### AIM OF THE EXERCISE
Would you write out the lines below exactly, from the one containing "KORREKTUR ROLLER - TEDDY" to the very last, but without the pictures?

### AVAILABLE RECORDS
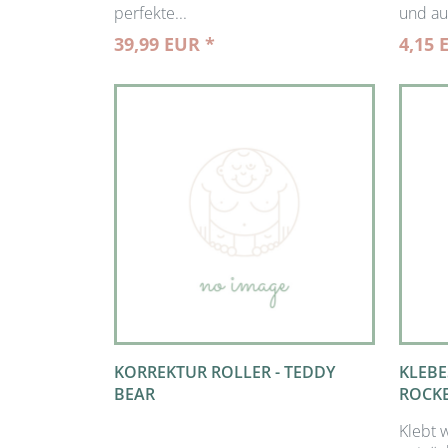
perfekte...
und au
39,99 EUR *
4,15 
KORREKTUR ROLLER - TEDDY
KLEBE
BEAR
ROCK
Klebt 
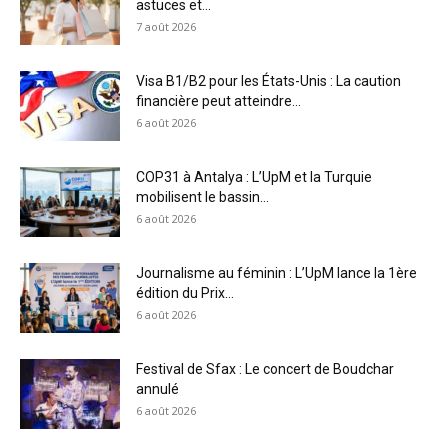
astuces et...
7 août 2026
Visa B1/B2 pour les États-Unis : La caution
financière peut atteindre...
6 août 2026
COP31 à Antalya : L’UpM et la Turquie
mobilisent le bassin...
6 août 2026
Journalisme au féminin : L’UpM lance la 1ère
édition du Prix...
6 août 2026
Festival de Sfax : Le concert de Boudchar
annulé
6 août 2026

### SOLUTION BELOW
KORREKTUR ROLLER - TEDDY
KLEBE
BEAR
ROCK
Klebt 
astuces et...
7 août 2026
Visa B1/B2 pour les États-Unis : La caution
financière peut atteindre...
6 août 2026
COP31 à Antalya : L’UpM et la Turquie
mobilisent le bassin...
6 août 2026
Journalisme au féminin : L’UpM lance la 1ère
édition du Prix...
6 août 2026
Festival de Sfax : Le concert de Boudchar
annulé
6 août 2026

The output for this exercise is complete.